Radio Bremen: Are you still attracted to this romantic image. I mean look
at the cover of your 'Shapes' album. There you are with a guitar case, alone
on a back road walking into the distance...
Dominic: I suppose so. Actually it was an art director that put that
together but I suppose that's who I am. There is a romance attached to being
a musician there's no doubt about it. That was important to me then, but now
I suppose there's still a part of that that I still identify with but now
it's much more the actual music itself. But that's the thought process that
got me into all this trouble I suppose. Being a musician, and it kind of
went downhill from there.
Radio Bremen: But this was not serious, playing with a makeshift band?

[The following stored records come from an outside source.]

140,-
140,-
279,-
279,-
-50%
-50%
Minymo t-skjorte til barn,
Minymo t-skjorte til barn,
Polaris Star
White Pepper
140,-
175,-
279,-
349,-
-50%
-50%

Dominic: No, it wasn't serious at all, but I really believed that I was in a
band.
Radio Bremen: But had some talent, you must have realised that?

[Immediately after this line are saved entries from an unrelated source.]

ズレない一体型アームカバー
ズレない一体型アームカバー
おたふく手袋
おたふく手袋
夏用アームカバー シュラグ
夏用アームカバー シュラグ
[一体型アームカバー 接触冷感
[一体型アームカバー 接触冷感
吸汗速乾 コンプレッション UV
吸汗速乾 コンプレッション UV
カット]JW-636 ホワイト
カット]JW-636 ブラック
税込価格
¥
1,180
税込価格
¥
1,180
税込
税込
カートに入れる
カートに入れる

Dominic: I had a little bit of talent but I knew that I had to be a musician
and it was just a matter of time. I remember getting to the age of about 12
or 13 - it's an age of reason I suppose when a boy reaches that kind of age
- and thinking 'Now what?' I thought 'How am I going to do this, how am I
going to pull this off?' That's when I realised that I had to raise my game
a little bit and I started taking guitar lessons and I realised where my
shortcomings were. And I've been realising them ever since. In fact, I
realise them more and more every day and that's why I'm studying music today
more than I did them. But that's when I took guitar lessons and thought now
it's time to get serious. I always had very good ears. I used to rely on my
ears to learn. I used to put a record on and figure out how to play it which
my peers around that time couldn't do that. They had to be taught how to
play it. But I've always done that, and I've always been able to do that and
I still do that. Now I can read music a little bit which helps me but my
ears are better than my reading. But I took guitar lessons round about that
time. I actually moved to England if you want to talk about that and got a
really good guitar teacher and we studied classical guitar because that's
really where it's at. I thought if you are going to be a guitar player do
the hardest thing and so I started learning the pieces by Fernando Sor and
Villa Lobos and thought wow, this stuff is different. I knew I was never
going to do it, I thought I'm never going to play this stuff but at least I
can play classical guitar and show my neighbour that I can do that. So it
was important to me. That's when I really started developing myself as a
player I suppose.
Radio Bremen: How did it become really serious for you? Dreaming of being
a musician and actually earning a living as a musician is a big step.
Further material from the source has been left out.